::: PROVIDED DATA :::

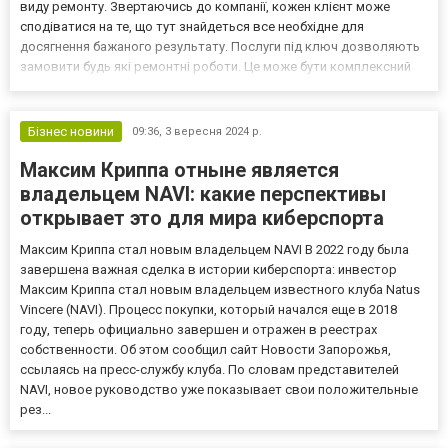
виду ремонту. Звертаючись до компанії, кожен клієнт може
сподіватися на те, що тут знайдеться все необхідне для
досягнення бажаного результату. Послуги під ключ дозволяють
замовити будь які ремонтні роботи. Це може бути комплексний
ремонт, дизайнерський ремонт, на різні ремонти квартир,
підписуємо договір. Завдяки чому кожен клієн...
Бізнес новини
09:36,
3 вересня 2024 р.
Максим Криппа отныне является
владельцем NAVI: какие перспективы
открывает это для мира киберспорта
Максим Криппа стал новым владельцем NAVI В 2022 году была
завершена важная сделка в истории киберспорта: инвестор
Максим Криппа стал новым владельцем известного клуба Natus
Vincere (NAVI). Процесс покупки, который начался еще в 2018
году, теперь официально завершен и отражен в реестрах
собственности. Об этом сообщил сайт Новости Запорожья,
ссылаясь на пресс-службу клуба. По словам представителей
NAVI, новое руководство уже показывает свои положительные
рез...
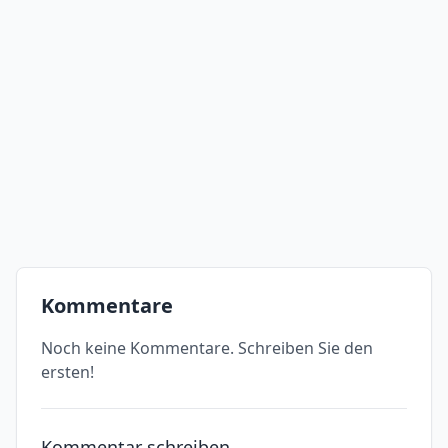
Kommentare
Noch keine Kommentare. Schreiben Sie den
ersten!
Kommentar schreiben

:::

— WORK TO BE COMPLETED —
Identify the lines of the entries containing the string "NAVI". Copy each such line.

— SOLUTION —
владельцем NAVI: какие перспективы
Максим Криппа стал новым владельцем NAVI В 2022 году была
Vincere (NAVI). Процесс покупки, который начался еще в 2018
NAVI, новое руководство уже показывает свои положительные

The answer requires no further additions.